Münsters Schwimminitiative öffnet Türen für Geflüchtete und Erwachsene im Pilotprojekt
Lia RömerMünsters Schwimminitiative öffnet Türen für Geflüchtete und Erwachsene im Pilotprojekt
Schwimminitiative in Münster: 5.000 Kinder gelernt – jetzt profitieren Geflüchtete und Erwachsene von Pilotprojekt
Eine Schwimminitiative in Münster hat in den vergangenen 14 Jahren über 5.000 Kindern das Schwimmen beigebracht. Nun wird das Programm erweitert und unterstützt im Rahmen eines neuen Pilotprojekts auch Geflüchtete und Erwachsene.

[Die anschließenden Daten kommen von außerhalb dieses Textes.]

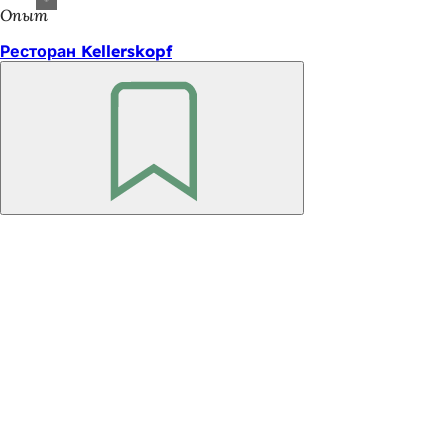
Опыт
Ресторан Kellerskopf
Помните
Область
ног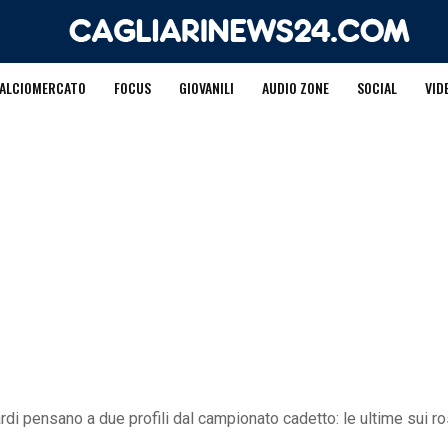
ALCIOMERCATO
FOCUS
GIOVANILI
AUDIO ZONE
SOCIAL
VID
ardi pensano a due profili dal campionato cadetto: le ultime sui r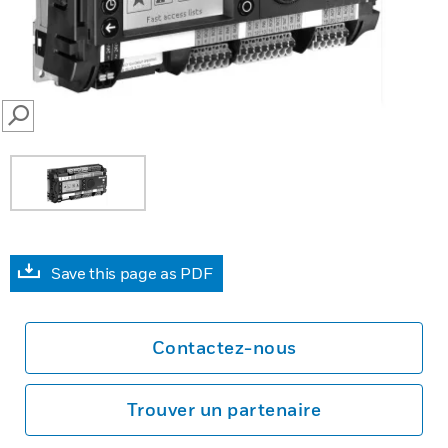
SEARCH
Save this page as PDF
Contactez-nous
Trouver un partenaire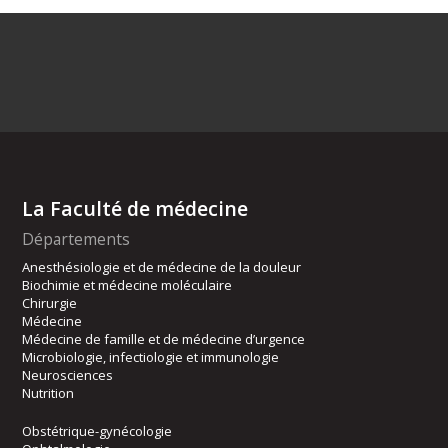
La Faculté de médecine
Départements
Anesthésiologie et de médecine de la douleur
Biochimie et médecine moléculaire
Chirurgie
Médecine
Médecine de famille et de médecine d’urgence
Microbiologie, infectiologie et immunologie
Neurosciences
Nutrition
Obstétrique-gynécologie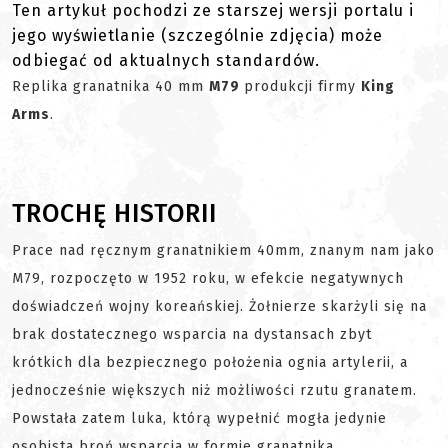
Ten artykuł pochodzi ze starszej wersji portalu i
jego wyświetlanie (szczególnie zdjęcia) może
odbiegać od aktualnych standardów.
Replika granatnika 40 mm
M79
produkcji firmy
King
Arms
.
TROCHĘ HISTORII
Prace nad ręcznym granatnikiem 40mm, znanym nam jako
M79, rozpoczęto w 1952 roku, w efekcie negatywnych
doświadczeń wojny koreańskiej. Żołnierze skarżyli się na
brak dostatecznego wsparcia na dystansach zbyt
krótkich dla bezpiecznego położenia ognia artylerii, a
jednocześnie większych niż możliwości rzutu granatem.
Powstała zatem luka, którą wypełnić mogła jedynie
osobista broń wsparcia w formie granatnika.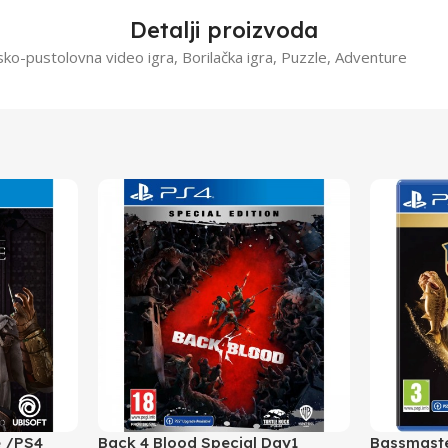
Detalji proizvoda
jsko-pustolovna video igra, Borilačka igra, Puzzle, Adventure
e /PS4
Back 4 Blood Special Day1
Bassmaste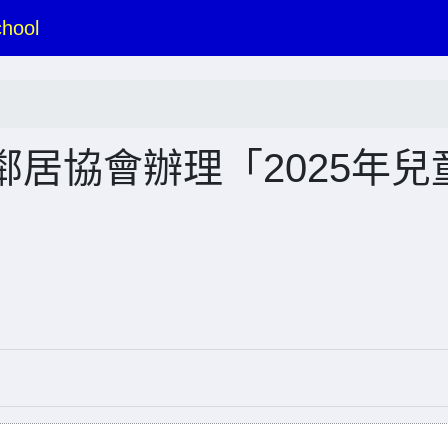
hool
居協會辦理「2025年兒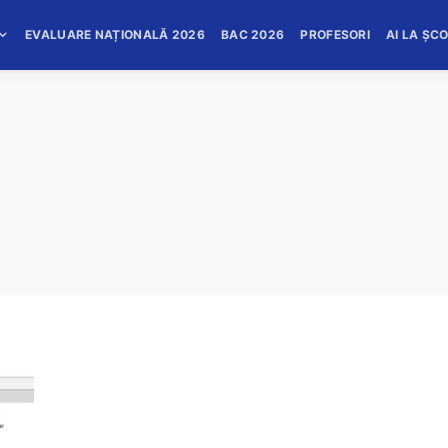
EVALUARE NAȚIONALĂ 2026
BAC 2026
PROFESORI
AI LA ȘC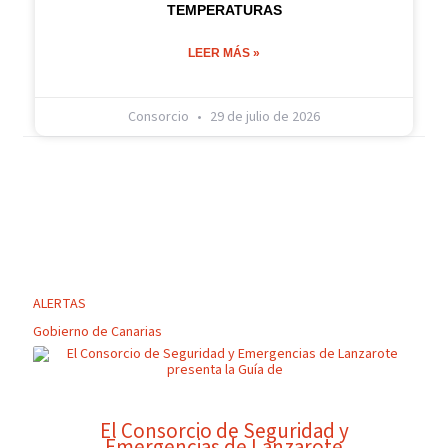
TEMPERATURAS
LEER MÁS »
Consorcio
29 de julio de 2026
ALERTAS
Gobierno de Canarias
El Consorcio de Seguridad y
Emergencias de Lanzarote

Lokale Organisationen, die Stadt und eine Bank haben sich zusammengeschlossen, um das Vorhaben zu realisieren.
Diese Woche nahmen erstmals erwachsene Männer der ZUE Münster an Schwimmkursen im Hallenbad Roxel teil. Die Kurse sind Teil des Integrations-Pilotprojekts, das vom Münsteraner Verein SwimSportTank e.V. durchgeführt wird. Anke Sundermeier, eine qualifizierte Schwimmlehrerin des Vereins, leitet die Angebote für geflüchtete Kinder, Frauen und Männer.
Die Stadt Münster stellte das Roxeler Bad vorübergehend für die Kurse zur Verfügung. Die finanzielle Förderung übernahm die Sparkasse Münsterland Ost, die Schwimmen als wichtige Lebenskompetenz betrachtet. Mechtild Pieper, Vorstandsmitglied der Bank, bezeichnete das Projekt als "Baustein, um Menschen neue Perspektiven zu eröffnen".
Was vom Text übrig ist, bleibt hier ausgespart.